• [EXERCISE GOAL]:
Only the number should be given: how many lines below contain "Committee".

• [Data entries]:
_ _ _ _ _
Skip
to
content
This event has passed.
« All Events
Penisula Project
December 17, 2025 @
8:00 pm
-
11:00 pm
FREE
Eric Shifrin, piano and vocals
_ _ _ _ _
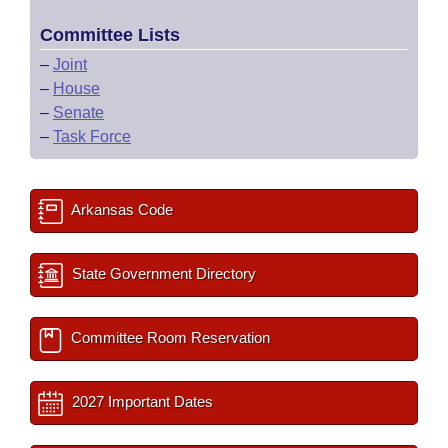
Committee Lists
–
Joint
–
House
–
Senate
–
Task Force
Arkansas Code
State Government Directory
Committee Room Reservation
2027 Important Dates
_ _ _ _ _
• [SOLUTION FOR THIS PROBLEM]:
2